Eventually this will lead to a set of opentype fonts (including
math) that can replace the multitude of type1 fonts in TeX
distributions. A naive view on LuaTeX sticks to
just TeX but
extended with Lua or
an opened up TeX using Lua.
However, in practice LuaTeX is just the core of a macro package.
It's the macro package that opens up all the functionality to
users: languages, fonts, math, etc. LuaTeX is a couple of megabytes
in a (potentially) gigabyte whole.
In the past there has been several attempts to upgrade TeX. Examples of stable and accepted extensions are eTeX that provides more primitives, pdfTeX that provides an integrated backend and XeTeX that supports opentype using external libraries. However, opening up subsystems to macro writers eventually might have more impact as it permits us to extend the core functionality of the program without changing the engine. It is for this reason that we decided to come with a new version of ConTeXt that permits drastic redesigns where applicable and that also can explore and use new functionality. Imagine that we'd have to discuss extensions to the engine in a larger perspective: nothing would happen eventually as there are often multiple solutions for a (typographical) problem. Just leaving the extensions to the macro package writers is more efficient.
Bits and pieces of the code that is part of ConTeXt MkIV has a generic character and can be used outside ConTeXt. We will occasionally add generic components to the distribution.
We started by mentioning a few languages and the dependency on the installation of interpreters. A nice side effect of the LuaTeX project is that it removes this dependency as from now TeX distributions ship with a scripting engine, called LuaTeX. This already has some impact on distributions as traditional scripts are being replaced by Lua scripts which makes distributions even more portable.
This project boosted the development by providing grants for coding. In this project Idris Samawi Hamid, Taco Hoekwater and Hans Hagen work together on high end arabic typesetting in the perspective of critical editions. A nice aspect of this project is that it provides a nice stress test for LuaTeX and ConTeXt MkIV. It also clearly demonstrates that the engine is just one of the many factors as much time and effort goes into for instance uncovering the secrets of opentype, creating appropriate fonts, and figuring out methods for fulfilling the ambitious objectives of this project.

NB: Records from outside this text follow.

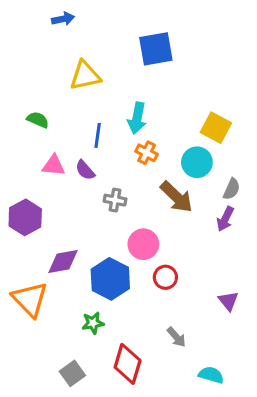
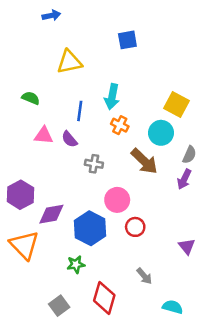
blue square: (156, 49) -> (127, 40), size x0.7
purple hexagon: (25, 217) -> (20, 195), moved

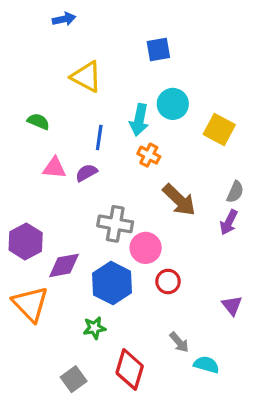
yellow triangle: (69, 62) -> (86, 77), turned 40
cyan circle: (161, 133) -> (173, 104), moved
purple semicircle: (69, 139) -> (86, 173), turned 102
gray cross: (94, 164) -> (115, 224), moved, size x1.5
cyan semicircle: (173, 307) -> (206, 365), moved

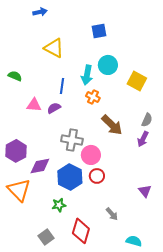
green semicircle: (38, 121) -> (15, 76), moved
red circle: (168, 281) -> (97, 176), moved
cyan semicircle: (206, 365) -> (134, 241), moved

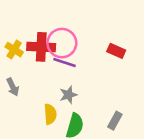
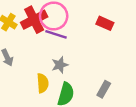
red cross: (41, 47) -> (34, 20), turned -30

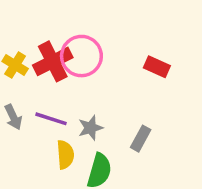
purple line: (56, 34) -> (51, 119), moved
gray rectangle: (104, 89) -> (141, 139), moved

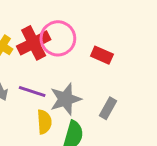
red rectangle: (157, 67) -> (102, 55), moved
gray star: (90, 128) -> (65, 99), size x1.5

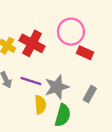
pink circle: (58, 38) -> (71, 32), moved
red cross: (34, 43) -> (32, 43), turned -35

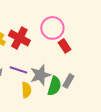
red rectangle: (85, 53) -> (64, 46), turned 32
green semicircle: (63, 115) -> (54, 86), moved

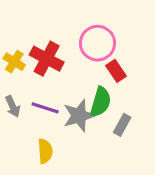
green semicircle: (54, 86) -> (101, 102), moved
yellow semicircle: (26, 90) -> (45, 151), moved

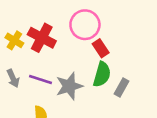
green semicircle: (101, 102) -> (102, 74), moved
gray rectangle: (122, 125) -> (122, 87), moved

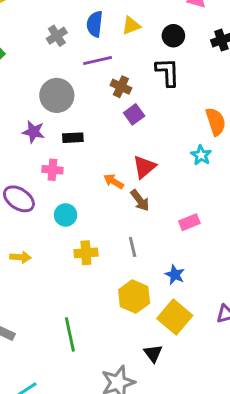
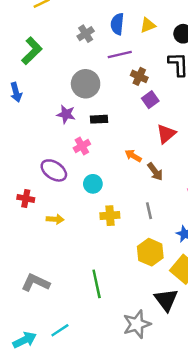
red triangle: (144, 167) -> (166, 134), moved
pink cross: (52, 170) -> (82, 146), turned -35
black triangle: (153, 353) -> (166, 300), size x1.5

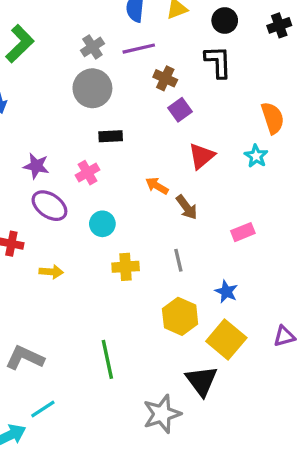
gray cross: (86, 34) -> (92, 47), moved
purple star: (66, 114) -> (36, 166), moved
cyan line: (60, 330) -> (43, 409), moved

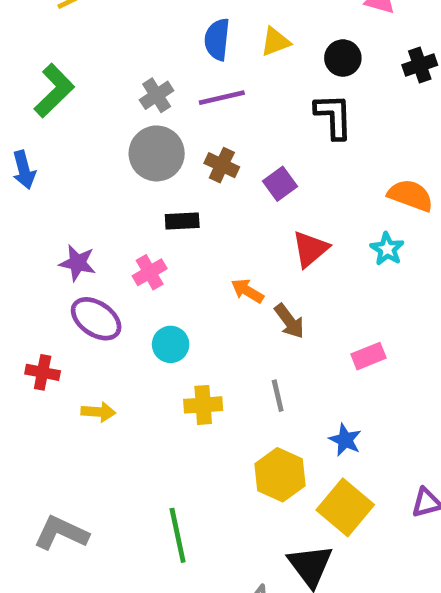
brown cross: (165, 78) -> (222, 165), moved
orange semicircle: (273, 118) -> (410, 195), turned -52

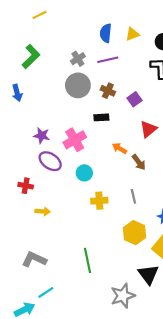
black rectangle: (182, 221) -> (101, 117), moved
pink cross: (150, 272) -> (75, 140), size x1.5
yellow arrow: (98, 412) -> (43, 211), moved

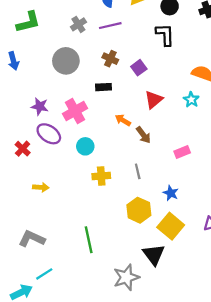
green L-shape: (31, 57) -> (28, 22), turned 30
gray circle: (78, 85) -> (66, 61), moved
red cross: (26, 186) -> (23, 149), moved, turned 32

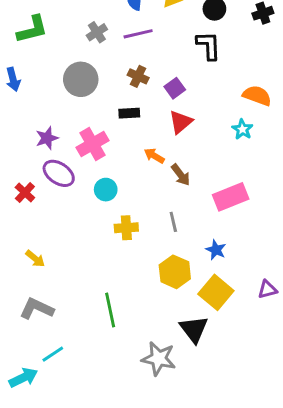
red triangle: (154, 100) -> (181, 122), moved
purple star: (40, 106) -> (47, 138), turned -30
pink rectangle: (182, 152) -> (231, 197), size x1.6
yellow arrow: (41, 187) -> (35, 259), moved, turned 35
gray star: (126, 277) -> (159, 359), turned 30

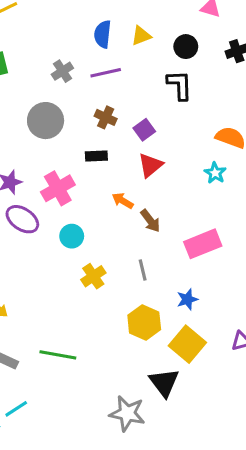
yellow cross: (126, 228) -> (93, 276), turned -30
blue star: (216, 250) -> (187, 299), turned 30
green line: (110, 310) -> (58, 355), moved, turned -68

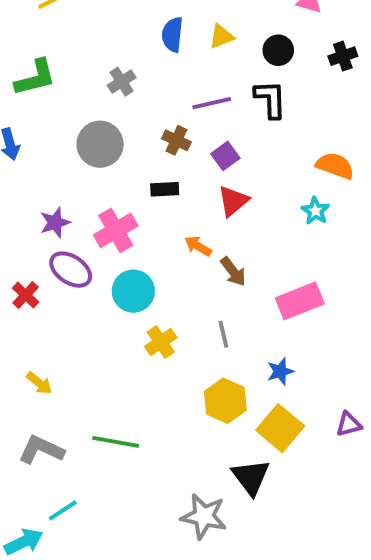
purple line: (106, 73) -> (212, 103), moved
cyan circle: (72, 236) -> (133, 291), size x1.4

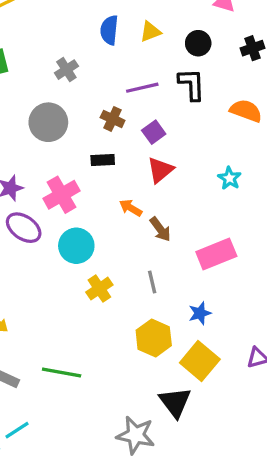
orange semicircle: (335, 166) -> (246, 111), moved

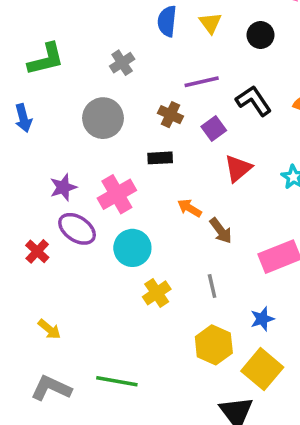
yellow triangle: (150, 32) -> (210, 23), turned -45
black L-shape: (192, 84) -> (254, 101), moved, turned -32
red triangle: (160, 170) -> (238, 168), moved

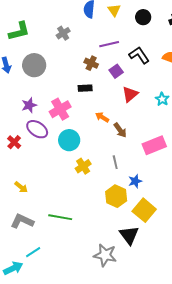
gray circle: (103, 118) -> (34, 65), moved
blue star: (262, 319) -> (135, 181), moved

Did we make the right choices? We can safely say that if we'd chosen another language, changes are pretty low that ConTeXt would have undergone such a drastic reimplementation. To mention one reason: one has to like a language in order to use it. Also, no matter what other language we'd chosen, there would be those questioning that choice.
Not be neglected is another argument: by following this route we are able to do the job within reasonable time. By adapting ConTeXt we test the mechanisms in practice. By starting from the TeX end we keep compatibility. We're long time users of TeX and tend to make such decisions on a similar long term. It's easy to comment on an ongoing effort but 30 years of TeX has proven that lots of discussion not beforehand leads to useable products.
Just look at it this way: something is happening and the people who do the work also happen to be extensive users who are quite rooted in the TeX community. Only history can prove us wrong.
We have been and will be publishing and talking about the developments on a regular basis. As this happens at user group meetings and in user group journals, members of those groups are most likely to hear the news first. Most usergroups put copies of their journals on the web some time after publishing. Of course there is the LuaTeX manual as ultimate reference available for everyone.